Input data:

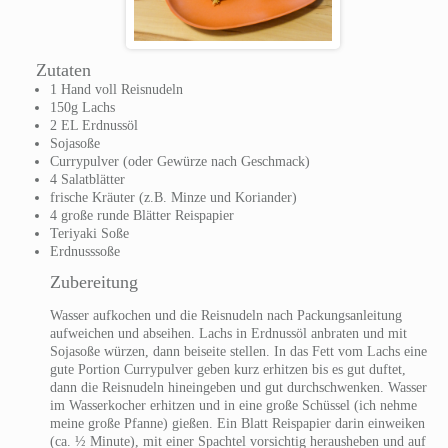
Zutaten
1 Hand voll Reisnudeln
150g Lachs
2 EL Erdnussöl
Sojasoße
Currypulver (oder Gewürze nach Geschmack)
4 Salatblätter
frische Kräuter (z.B. Minze und Koriander)
4 große runde Blätter Reispapier
Teriyaki Soße
Erdnusssoße
Zubereitung
Wasser aufkochen und die Reisnudeln nach Packungsanleitung
aufweichen und abseihen. Lachs in Erdnussöl anbraten und mit
Sojasoße würzen, dann beiseite stellen. In das Fett vom Lachs eine
gute Portion Currypulver geben kurz erhitzen bis es gut duftet,
dann die Reisnudeln hineingeben und gut durchschwenken. Wasser
im Wasserkocher erhitzen und in eine große Schüssel (ich nehme
meine große Pfanne) gießen. Ein Blatt Reispapier darin einweiken
(ca. ½ Minute), mit einer Spachtel vorsichtig herausheben und auf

Try it: Those lines from the one with "Erdnusssoße" through the last line of the material above are to be retyped exactly, with nothing else.

Solution for this problem:
Erdnusssoße
Zubereitung
Wasser aufkochen und die Reisnudeln nach Packungsanleitung
aufweichen und abseihen. Lachs in Erdnussöl anbraten und mit
Sojasoße würzen, dann beiseite stellen. In das Fett vom Lachs eine
gute Portion Currypulver geben kurz erhitzen bis es gut duftet,
dann die Reisnudeln hineingeben und gut durchschwenken. Wasser
im Wasserkocher erhitzen und in eine große Schüssel (ich nehme
meine große Pfanne) gießen. Ein Blatt Reispapier darin einweiken
(ca. ½ Minute), mit einer Spachtel vorsichtig herausheben und auf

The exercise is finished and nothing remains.